Yara iyileşmesinin yönetimi, patateslerin hasattan sonra maruz kaldığı başlangıç koşullarından kaynaklanır.
İnsan derisinin, alttaki hücreleri koruyan olağanüstü bir organ olduğunu, ancak günlük yaşam aktiviteleri sırasında yaralanmalarla zarar görebileceğini hepimiz biliyoruz. Benzer şekilde patates yumruları da iç dokuları koruyan bir “kabuk” ile kaplıdır. Patates kabuğu da yaralanmaya maruz kalır. Patateslerin toplanması ve işlenmesi sırasında yaralanmalar kaçınılmazdır. Yaralar çentikler, kesikler, delikler, sıyrıklar, kırık yumrular, parçalanmış morluklar veya esasen ciltte bir çatlağın olduğu herhangi bir alan şeklinde olabilir.

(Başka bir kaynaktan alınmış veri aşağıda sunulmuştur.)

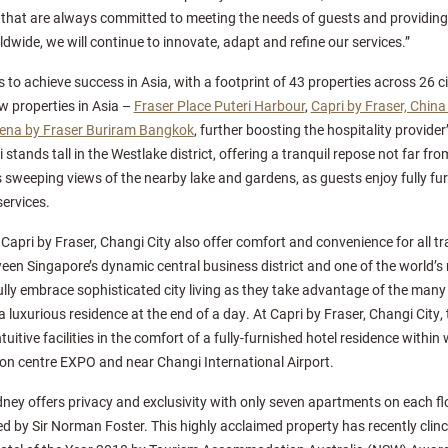
 that are always committed to meeting the needs of guests and providin
dwide, we will continue to innovate, adapt and refine our services.”
 to achieve success in Asia, with a footprint of 43 properties across 26 cit
w properties in Asia –
Fraser Place Puteri Harbour
,
Capri by Fraser, Chin
na by Fraser Buriram Bangkok
, further boosting the hospitality provider
tands tall in the Westlake district, offering a tranquil repose not far from
 sweeping views of the nearby lake and gardens, as guests enjoy fully fu
ervices.
apri by Fraser, Changi City also offer comfort and convenience for all tra
een Singapore’s dynamic central business district and one of the world’s
ly embrace sophisticated city living as they take advantage of the many r
a luxurious residence at the end of a day. At Capri by Fraser, Changi City, 
tuitive facilities in the comfort of a fully-furnished hotel residence withi
on centre EXPO and near Changi International Airport.
dney offers privacy and exclusivity with only seven apartments on each flo
ed by Sir Norman Foster. This highly acclaimed property has recently cli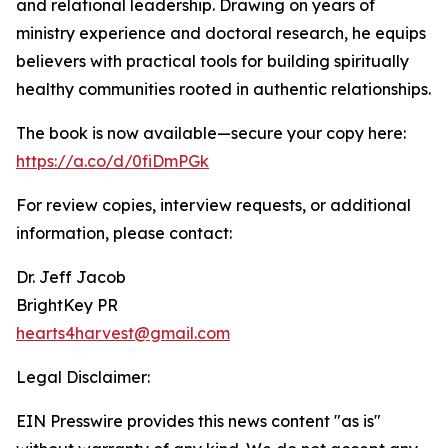
and relational leadership. Drawing on years of
ministry experience and doctoral research, he equips
believers with practical tools for building spiritually
healthy communities rooted in authentic relationships.
The book is now available—secure your copy here:
https://a.co/d/0fiDmPGk
For review copies, interview requests, or additional
information, please contact:
Dr. Jeff Jacob
BrightKey PR
hearts4harvest@gmail.com
Legal Disclaimer:
EIN Presswire provides this news content "as is"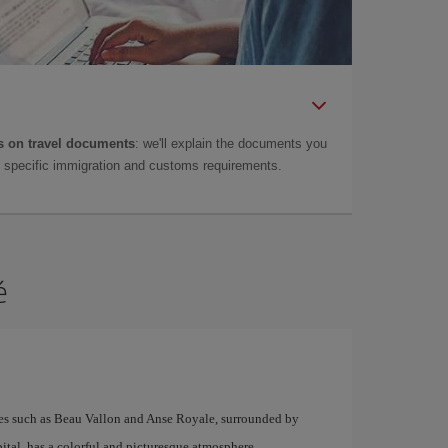
 on travel documents
: we'll explain the documents you
as specific immigration and customs requirements.
é
hes such as Beau Vallon and Anse Royale, surrounded by
pital, has a colorful and picturesque atmosphere.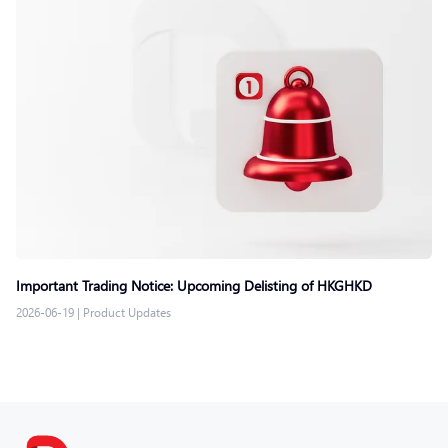
Important Trading Notice: Upcoming Delisting of HKGHKD
2026-06-19
|
Product Updates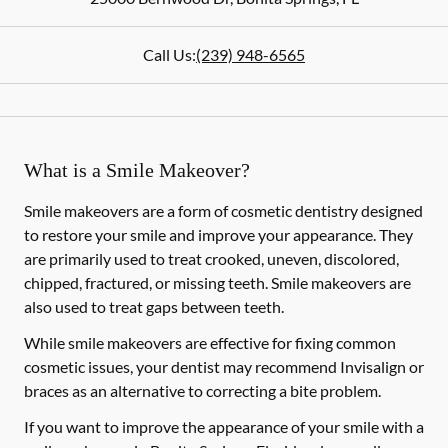
Call Us:
(239) 948-6565
What is a Smile Makeover?
Smile makeovers are a form of cosmetic dentistry designed
to restore your smile and improve your appearance. They
are primarily used to treat crooked, uneven, discolored,
chipped, fractured, or missing teeth. Smile makeovers are
also used to treat gaps between teeth.
While smile makeovers are effective for fixing common
cosmetic issues, your dentist may recommend Invisalign or
braces as an alternative to correcting a bite problem.
If you want to improve the appearance of your smile with a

Daha fazla potansiyel hastalık gelişimi ve daha fazla kilo kaybının zararlı sonuçlarına bağlı olarak yaralanmaları en aza indirmek önemlidir. Fusarium kuru çürüklüğüne ve Pythium sızıntısına neden olan patojenler yumruyu enfekte etmek için bir yaraya ihtiyaç duyarken, pembe çürüklük, geç yanıklık, erken yanıklık ve diğerlerine neden olan patojenler bir yaraya ihtiyaç duymayabilir, ancak yaralanma ile enfeksiyon önemli ölçüde artar. Yaralama aynı zamanda yaralı bölgenin yüzeyinde patojen olmayan mantar ve bakterilerin büyümesi için mükemmel bir fırsat sağlar. Bu saprofitik organizmalar patojenik değildir, yani yumruya saldırmazlar veya onları enfekte etmezler ve çürümeye neden olmazlar.
Bu organizmalar yalnızca derinin yüzeyinde siyah, beyaz, sarı, turuncu veya kahverengi renkli büyümenin yüzeysel lekeleriyle bulunur. Yaralı bölgeler
yumrular bir nem kaynağı sağlar - bitki özsuyu. Yumruğun özsuyu veya suyu, her ikisi de patojen gelişimini destekleyen su ve besin maddeleri içerir. Yaranın türü ne olursa olsun hastalığın yayılması ve küçülmesi nedeniyle ekonomik kayıplar meydana gelebilmektedir.
Neyse ki patatesler, kendi Yara Bandı olan yara peridermini yaratarak bu yaraları iyileştirme yeteneğine sahiptir. Yara peridermi, patates yumrusunun yüzeyinde bir yara oluştuktan sonra oluşan en dıştaki doku tabakasıdır. Buna karşılık, "doğal periderm", bitki üzerindeyken üretilen yumruların en dış katmanıdır ve yumrular hala yeraltındayken yumruyu hastalıktan ve su kaybından korur. Yara peridermi, yara iyileşmesi olarak bilinen bir süreçle üretilir.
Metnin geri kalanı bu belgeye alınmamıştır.